Statistical analysis and sample size calculation
This dose finding study was based on BCUD design and simulation studies that suggest that a sample size of 20–40 patients may provide stable estimates of the target dose for most realistic cases.18 The present study included 40 patients per group.
The ED90 was defined as the spinal dose of ropivacaine associated with a 90% anaesthetic success rate and was estimated, using the isotonic regression method18. The corresponding 95% CI was obtained, using the bias-corrected percentile method with 2000 bootstrap replications.19 Isotonic regression and bootstrapping analyses were performed in R software version 3.4.4. (R Foundation for Statistical Computing, Vienna, Austria)

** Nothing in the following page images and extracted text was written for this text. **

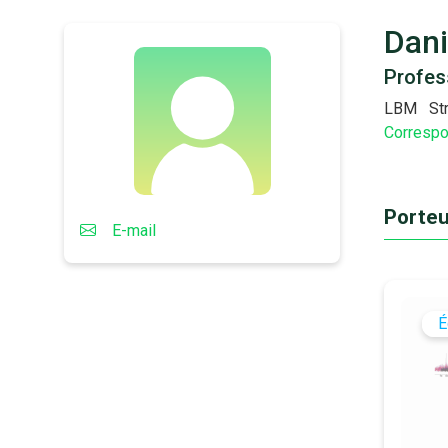
Dani
Profes
LBM
St
Correspo
Porteu
E-mail
É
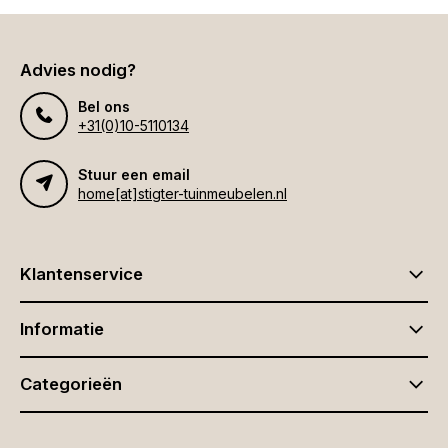
Advies nodig?
Bel ons
+31(0)10-5110134
Stuur een email
home[at]stigter-tuinmeubelen.nl
Klantenservice
Informatie
Categorieën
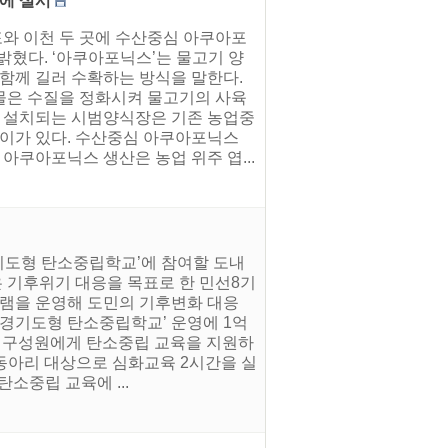
에 설시
와 이천 두 곳에 수산중심 아쿠아포
혔다. ‘아쿠아포닉스’는 물고기 양
물을 함께 길러 수확하는 방식을 말한다.
물은 수질을 정화시켜 물고기의 사육
해 설치되는 시범양식장은 기존 농업중
이가 있다. 수산중심 아쿠아포닉스
쿠아포닉스 생산은 농업 위주 엽...
경기도형 탄소중립학교’에 참여할 도내
은 기후위기 대응을 목표로 한 민선8기
램을 운영해 도민의 기후변화 대응
‘경기도형 탄소중립학교’ 운영에 1억
학교 구성원에게 탄소중립 교육을 지원하
경동아리 대상으로 심화교육 2시간을 실
소중립 교육에 ...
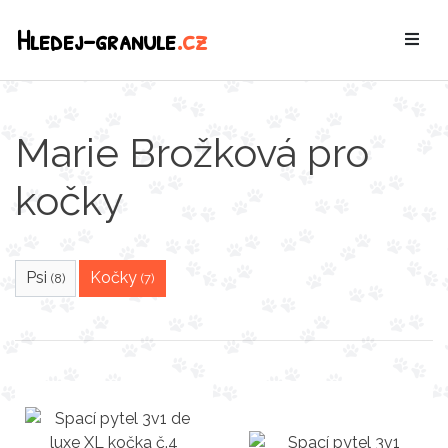
Hledej-granule
.cz
Marie Brožková pro
kočky
Psi
Kočky
(8)
(7)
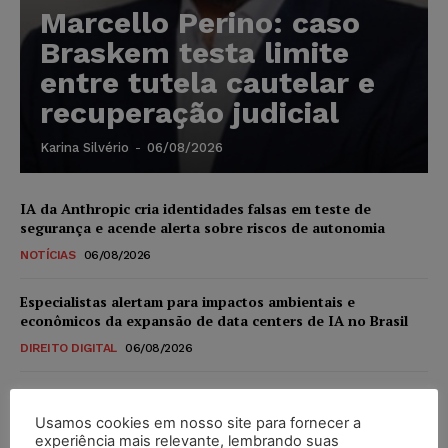
Marcello Perino: caso
Braskem testa limite
entre tutela cautelar e
recuperação judicial
Karina Silvério
-
06/08/2026
IA da Anthropic cria identidades falsas em teste de
segurança e acende alerta sobre riscos de autonomia
NOTÍCIAS
06/08/2026
Especialistas alertam para impactos ambientais e
econômicos da expansão de data centers de IA no Brasil
DIREITO DIGITAL
06/08/2026
TSE reforça que sistemas das urnas eletrônicas tornam-se
invioláveis após assinatura digital e lacração
Usamos cookies em nosso site para fornecer a
experiência mais relevante, lembrando suas
NOTÍCIAS
06/08/2026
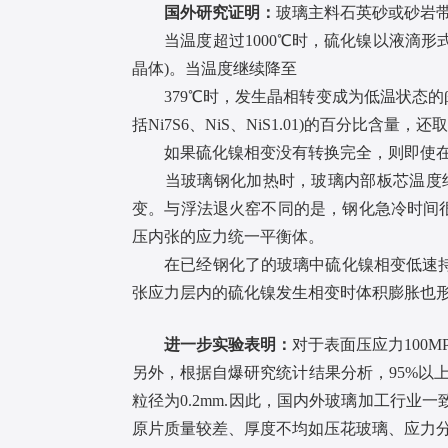
国外研究证明：
玻璃主料石英砂或砂岩带
当温度超过1000℃时，硫化镍以液滴形式随
晶体)。当温度继续降至
379℃时，发生晶相转变成为低温状态的β-
括Ni7S6、NiS、NiS1.01)的百分比含量
如果硫化镍相变没有转换完全，则即使在自
当玻璃钢化加热时，玻璃内部板芯温度约62
变。与浮法退火窑不同的是，钢化急冷时间很
压内张的应力统一平衡体。
在已经钢化了的玻璃中硫化镍相变低速持续
张应力层内的硫化镍发生相变时体积膨胀也
进一步实验表明：
对于表面压应力100M
另外，根据自爆研究统计结果分析，95%以上
粒径为0.2mm.因此，国内外玻璃加工行
原片质量较差、厚度不均如压花玻璃、应力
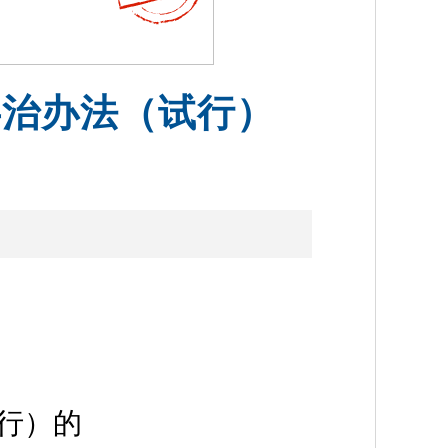
共治办法（试行）
行）的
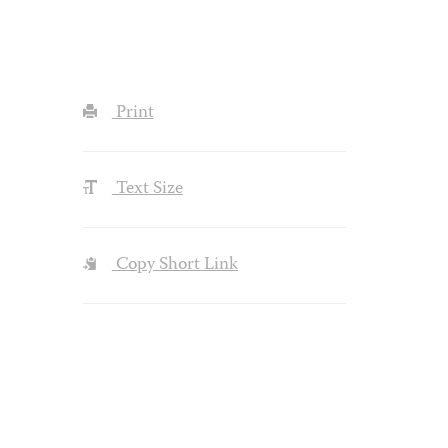
Print
Text Size
Copy Short Link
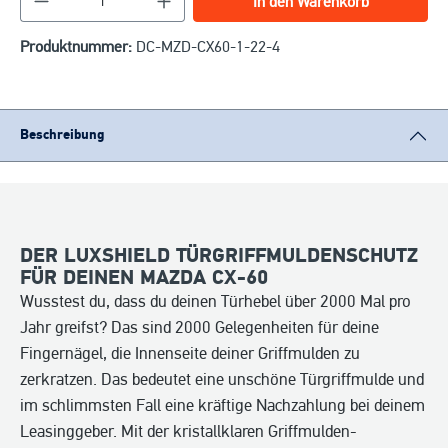
In den Warenkorb
Produktnummer:
DC-MZD-CX60-1-22-4
Beschreibung
DER LUXSHIELD TÜRGRIFFMULDENSCHUTZ
FÜR DEINEN MAZDA CX-60
Wusstest du, dass du deinen Türhebel über 2000 Mal pro
Jahr greifst? Das sind 2000 Gelegenheiten für deine
Fingernägel, die Innenseite deiner Griffmulden zu
zerkratzen. Das bedeutet eine unschöne Türgriffmulde und
im schlimmsten Fall eine kräftige Nachzahlung bei deinem
Leasinggeber. Mit der kristallklaren Griffmulden-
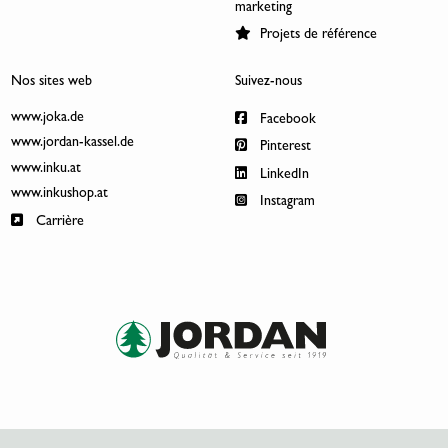
marketing
Projets de référence
Nos sites web
Suivez-nous
www.joka.de
Facebook
www.jordan-kassel.de
Pinterest
www.inku.at
LinkedIn
www.inkushop.at
Instagram
Carrière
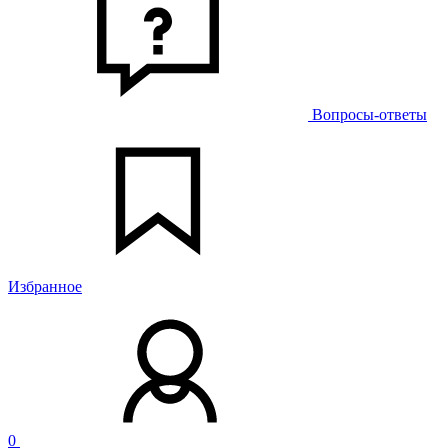
Вопросы-ответы
Избранное
0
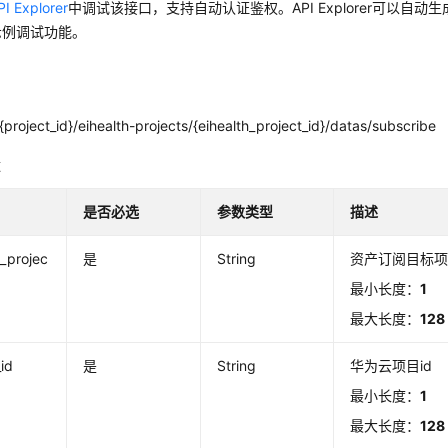
PI Explorer
中调试该接口，支持自动认证鉴权。API Explorer可以自动
示例调试功能。
project_id}/eihealth-projects/{eihealth_project_id}/datas/subscribe
数
是否必选
参数类型
描述
h_projec
是
String
资产订阅目标
最小长度：
1
最大长度：
128
_id
是
String
华为云项目id
最小长度：
1
最大长度：
128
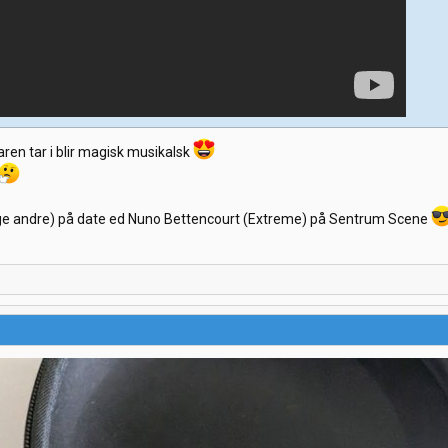
en tar i blir magisk musikalsk
nge andre) på date ed Nuno Bettencourt (Extreme) på Sentrum Scene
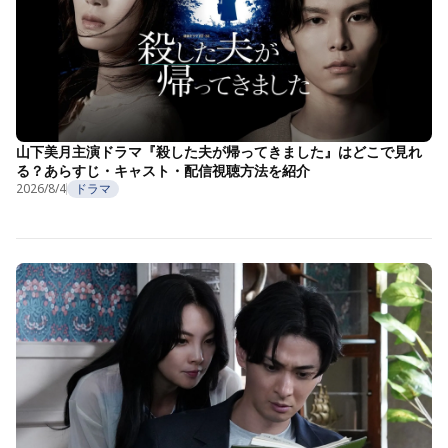
山下美月主演ドラマ『殺した夫が帰ってきました』はどこで見れ
る？あらすじ・キャスト・配信視聴方法を紹介
2026/8/4
ドラマ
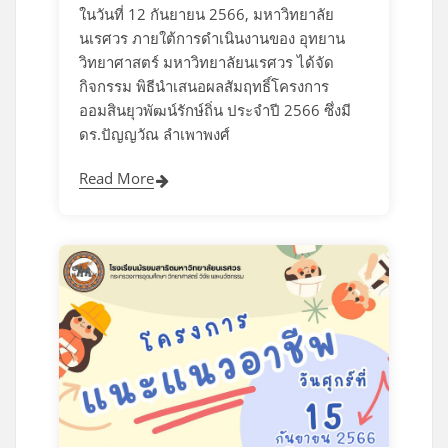
ในวันที่ 12 กันยายน 2566, มหาวิทยาลัย
นเรศวร ภายใต้การดำเนินงานของ อุทยาน
วิทยาศาสตร์ มหาวิทยาลัยนเรศวร ได้จัด
กิจกรรม พิธีนำเสนอผลสัมฤทธิ์โครงการ
ออมสินยุวพัฒน์รักษ์ถิ่น ประจำปี 2566 ซึ่งมี
ดร.ปัญญวัณ ลำเพาพงศ์
Read More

Demographic characteristics and secondary outcome estimates were reported as means ± standard deviations, medians (interquartile range), and counts and proportions. Parametric data were analysed with the t-test; nonparametric data were analysed with the Mann-Whitney test. Proportions were compared, using the Chi-square and Fisher exact tests, as suitable. The peri-operative haemodynamic parameters were assessed by multiple t-tests and estimated with a two-stage linear step-up procedure of Benjamini, Krieger, and Yekutieli, with Q = 1%. Statistical comparisons were made, using SPSS for Windows version 18.0 (SPSS Inc., Chicago, IL, USA) and GraphPad Prism 8 for windows (GraphPad Software, San Diego, California, USA). Statistical significance was defined as p-values of < 0.05.